Happily, the roadster — for obvious reasons — has conventional doors. This means no embarrassment on the high street, no bombs and no excess weight. Yes, the car is heavier than the coupé, thanks to specially strengthened sills. But because the doors are lighter, the overall increase is negligible. Which means the performance is not affected in any way you’d notice. It’d be a good test of Wayne Rooney’s new barnet, the roadster, because my God it’s fast. And with the roof down it feels almost ridiculous. You put your foot down, the double-clutch gearbox responds in an instant and you are catapulted towards the horizon in what feels like a category 70 hurricane.

Then there’s the AMG soundtrack. This is a car that assaults all of your senses. It batters you. Think of it this way. The coupé is a Gulfstream biz jet. Sleek. Fast. Comfortable (ish). The roadster is a Gulfstream biz jet, too. Only with no roof. Imagine that and you have an idea of what it’s like to drive this car down the A361.

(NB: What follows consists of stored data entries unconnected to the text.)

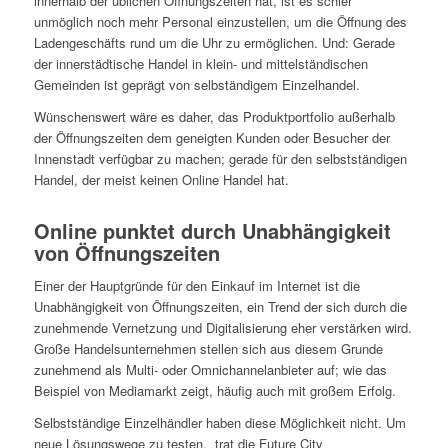
innerhalb der üblichen Öffnungszeiten hat, ist es schier
unmöglich noch mehr Personal einzustellen, um die Öffnung des
Ladengeschäfts rund um die Uhr zu ermöglichen. Und: Gerade
der innerstädtische Handel in klein- und mittelständischen
Gemeinden ist geprägt von selbständigem Einzelhandel.
Wünschenswert wäre es daher, das Produktportfolio außerhalb
der Öffnungszeiten dem geneigten Kunden oder Besucher der
Innenstadt verfügbar zu machen; gerade für den selbstständigen
Handel, der meist keinen Online Handel hat.
Online punktet durch Unabhängigkeit
von Öffnungszeiten
Einer der Hauptgründe für den Einkauf im Internet ist die
Unabhängigkeit von Öffnungszeiten, ein Trend der sich durch die
zunehmende Vernetzung und Digitalisierung eher verstärken wird.
Große Handelsunternehmen stellen sich aus diesem Grunde
zunehmend als Multi- oder Omnichannelanbieter auf; wie das
Beispiel von Mediamarkt zeigt, häufig auch mit großem Erfolg.
Selbstständige Einzelhändler haben diese Möglichkeit nicht. Um
neue Lösungswege zu testen, trat die Future City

But it’s not all about straight-line speed. By mounting the gearbox at the back, and using a carbon-fibre prop shaft that weighs about the same as a mouse, the engineers have made sure the weight is distributed perfectly. You feel that when you hustle it and it surprises you: because you can’t really understand how something with a bonnet that vast can feel so small and agile. And you especially can’t understand when your ears are bleeding and your hair is in the slipstream three counties back.

It’s not a Ferrari. It won’t grip like that. It isn’t supposed to. It doesn’t grip at all, if I’m honest. Turn the traction control off and it will spend most of its time sideways. But it all feels easy. It’s not a sports car, and it’s not a GT car. The ride’s too hard for that. It’s a muscle car, really.

Bad things? Well, there is a hint of scuttle shake — you can feel it through the wheel — the lumbar support controls look as if they were bought from a motorist discount store in the 1970s and while the gearbox may work well at speed, it’s dimwitted and a bit jerky around town. Minor things, really. Good things? Everything else. The roof is fast, you get all the usual Mercedes trimmings and the price is about £30,000 less than I was expecting.

I would quite understand why you’d buy a Ferrari 458 instead. It’s a better driver’s car. And I’d be stumped if someone asked why the SLS costs twice as much as the ostensibly similar Jaguar XKR. Really, it’s a question of each to his own. Some people like to play golf. Some like to build dams. Some prefer the delicacy of an Italian supercar. Some, the charm of a Jag. But if you “get” the SLS, nothing else will do.